When Sylvia Plath wrote The Bell Jar, she started the autobiographical novel about a girl in New York City studying fashion. Did Sylvia Plath study fashion? No, but she wrote for a fashion magazine. The essence of her memory is there -car accidents, associations with characters, parties- it's just that the details are a little different.

TIP 5: Decide if what you're writing is fiction or non-fiction.

Sylvia Plath published The Bell Jar under a pseudonym (Victoria Lucas), and one of the reasons for changing the details of the story was because she wanted to tell a true story without everyone knowing that it was her.

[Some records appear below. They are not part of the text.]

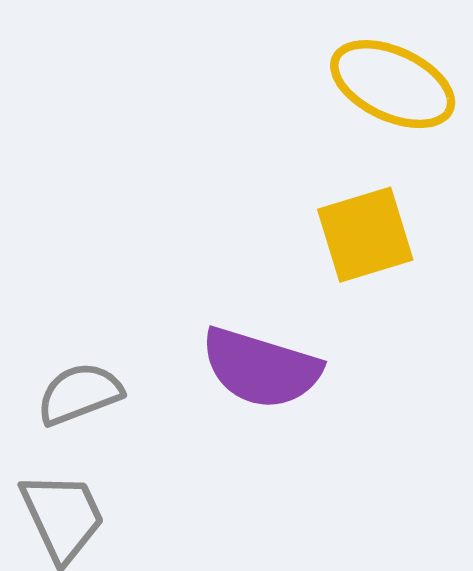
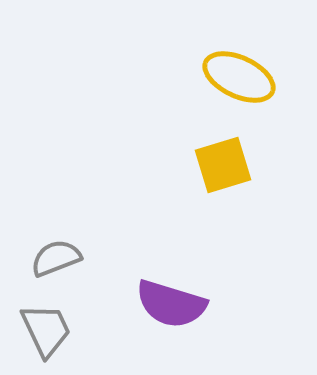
purple semicircle: (261, 368) -> (171, 304), moved

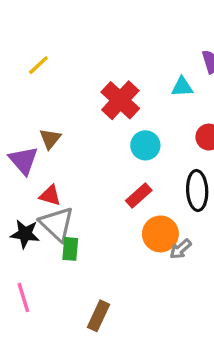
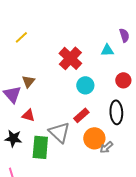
gray triangle: (57, 224) -> (59, 132), moved
green rectangle: (70, 249) -> (40, 147), size x1.6

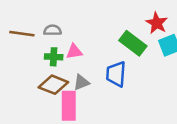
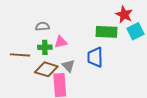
brown line: (22, 34) -> (20, 55), moved
green rectangle: (133, 43) -> (107, 32), turned -30
gray triangle: (81, 82) -> (68, 66), turned -48

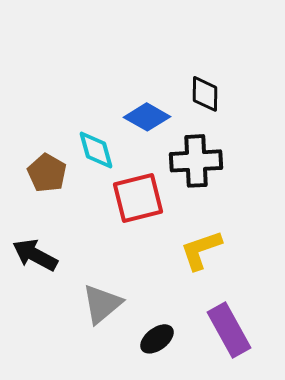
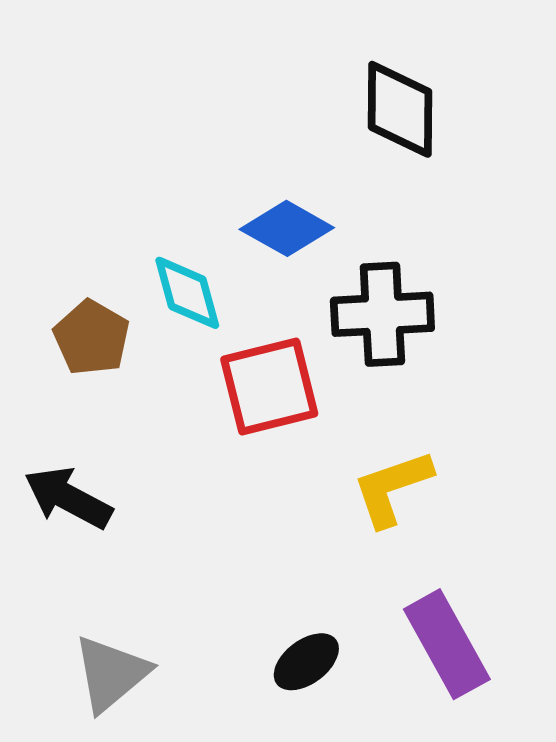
black diamond: (205, 94) -> (400, 109), moved, size x1.4
gray triangle: (102, 304) -> (111, 673), moved

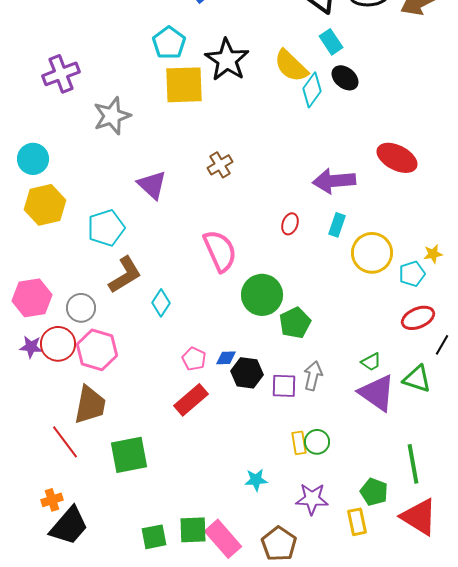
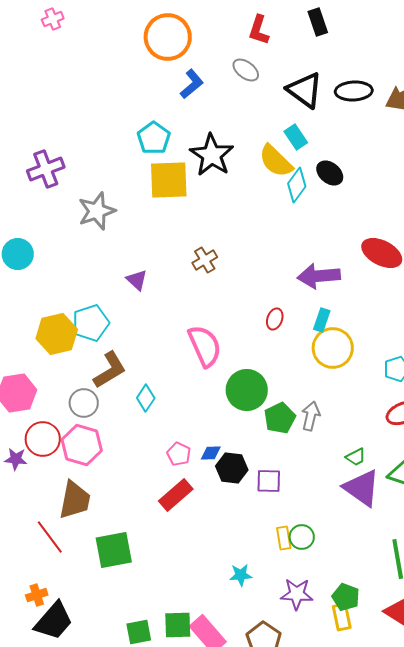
cyan rectangle: (331, 42) -> (296, 137), moved
purple triangle: (152, 185) -> (137, 280), size x0.7
yellow hexagon: (45, 205) -> (57, 334), moved
yellow circle: (372, 253) -> (333, 348), moved
gray circle: (81, 308) -> (84, 403), moved
purple star: (31, 347) -> (16, 459), moved
gray arrow: (313, 376) -> (311, 416), moved
green pentagon: (374, 492) -> (346, 597), moved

Sometimes writers want to keep good relationships with their friends and family members by claiming these goings on to be fiction, thus changing the names. And sometimes the friends and family members can already see that the characters are based on themselves and get mad anyway. So what is in a name? This could be the moment when you ask yourself if what you're writing is fiction or if what you're writing is non-fiction. Here are a few questions to ask yourself:

-Is there enough plot? Sometimes you see something that has happened in "real life" and you think that it makes a good story on its own. That's non-fiction. But sometimes something has happened in "real life" and you think that it's a good start to a story, and you change some actions. That's fiction.

-Why are you writing? Sometimes something has happened in your life and the only way to deal with it is to write about it. If you are writing it as it happened scene-by-scene, that's non-fiction. If you are writing about the idea (theme) of what happened in a different character's life, that's fiction. (And, by the way, you should never write to destroy a person that you know. That's libel. You should write non-fiction to explore your own story.)

-Who are your characters? It's natural for characters to be drafted after people we know. In fact, it's really hard to draft good characters if they don't share any qualities of people we know. If your characters are carbon-copied into your draft and they associate with a main character that is really you, that's non-fiction. If your characters are mostly real with a few invented qualities and you play the "what if" game, that's fiction. (And if you write carbon-copied characters with the intention of showing their flaws, that's libel. But if you write these carbon-copied characters to show how they acted in your own story, that's memoir.)

So what now?

The writer's curse is that we have these great ideas but not enough time to record them. Start today, my friends. Don't start by deciding if you're going to write a memoir or an autobiographical fiction. Instead, follow the story. Write it down a piece at a time, and only when you're done with your first draft should you decide what it is exactly. By the way, give yourself permission to experiment, because the first draft is supposed to be bad. Give yourself permission to be courageous, and give yourself permission to write the story you need to write.